Black and white hats
A group plays a game: each person gets a white or black hat at random (at least one black hat). Everyone sees others’ hats, not their own.
The host asks them to infer their own color from what they see. The procedure: lights off—anyone who believes they wear a black hat shouts. If nobody shouts, lights on for observation, then lights off again; repeat.
Known:
- First dark period: silence;
- After lights on, second dark period: still silence;
- Third dark period: someone shouts.
How many black hats are there? (Assume perfect rationality and everyone knows the rules and “at least one black hat.”)
Three black hats.
Inductive reasoning
Let k be the number of black hats. Only someone who believes they wear black will shout when the lights go off.
If k = 1: the sole black-hat wearer sees only white hats and knows “at least one black” → it must be themselves → they shout on the first dark period.
That contradicts the puzzle (silence on round 1). After the first silence, everyone infers k ≥ 2.
If k = 2: each black-hat person sees one black hat. They reason:
- If k = 1, that person would have shouted in round 1;
- No shout in round 1 → k ≥ 2;
- I see one black → k = 2 and I am the other black → shout in round 2.

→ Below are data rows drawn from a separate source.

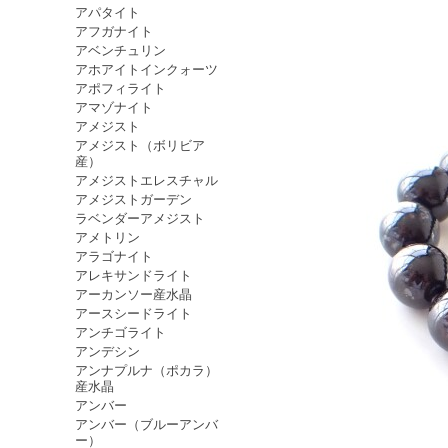
アパタイト
アフガナイト
アベンチュリン
アホアイトインクォーツ
アポフィライト
アマゾナイト
アメジスト
アメジスト（ボリビア
産）
アメジストエレスチャル
アメジストガーデン
ラベンダーアメジスト
アメトリン
アラゴナイト
アレキサンドライト
アーカンソー産水晶
アースシードライト
アンチゴライト
アンデシン
アンナプルナ（ポカラ）
産水晶
アンバー
アンバー（ブルーアンバ
ー）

Silence in round 2 → k ≥ 3.
If k = 3: each black-hat person sees two black hats. After two silent rounds, k ≥ 3; if k = 3, “I see two blacks, so the third must be me” → shout in round 3.
This matches the puzzle.
If k ≥ 4: each black-hat wearer sees at least two blacks; after only two silent rounds they cannot yet tell whether k = 3 or they are a fourth black—so they would not all shout on round 3. So k cannot be ≥ 4.
Therefore k = 3.
General rule
With k black hats under the same rules, the first shout happens on dark period k (the first k−1 rounds are silent). A shout on round 3 means three black hats.
(Same structure as the “blue eyes” village puzzle: silence length encodes common knowledge about how many black hats there are.)